| Input material |
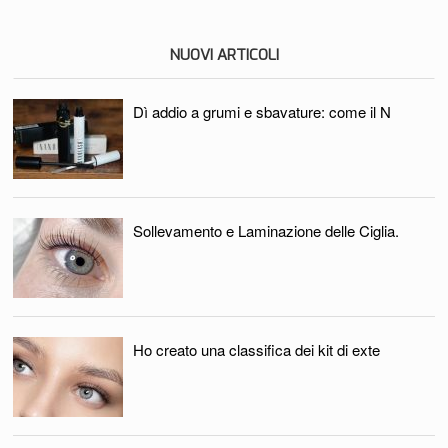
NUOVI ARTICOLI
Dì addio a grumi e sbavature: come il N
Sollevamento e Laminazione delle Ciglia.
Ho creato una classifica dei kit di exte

* * *

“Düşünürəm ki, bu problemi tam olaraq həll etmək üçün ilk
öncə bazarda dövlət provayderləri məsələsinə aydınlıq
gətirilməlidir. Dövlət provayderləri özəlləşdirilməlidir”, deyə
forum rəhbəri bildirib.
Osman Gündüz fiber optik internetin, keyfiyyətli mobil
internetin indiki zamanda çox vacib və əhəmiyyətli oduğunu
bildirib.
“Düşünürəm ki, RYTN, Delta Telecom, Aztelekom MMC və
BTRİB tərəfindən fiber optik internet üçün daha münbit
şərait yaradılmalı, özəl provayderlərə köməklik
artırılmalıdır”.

| Try it |
Find and copy each line above that includes the string "üçün".

| Answer to this exercise |
“Düşünürəm ki, bu problemi tam olaraq həll etmək üçün ilk
BTRİB tərəfindən fiber optik internet üçün daha münbit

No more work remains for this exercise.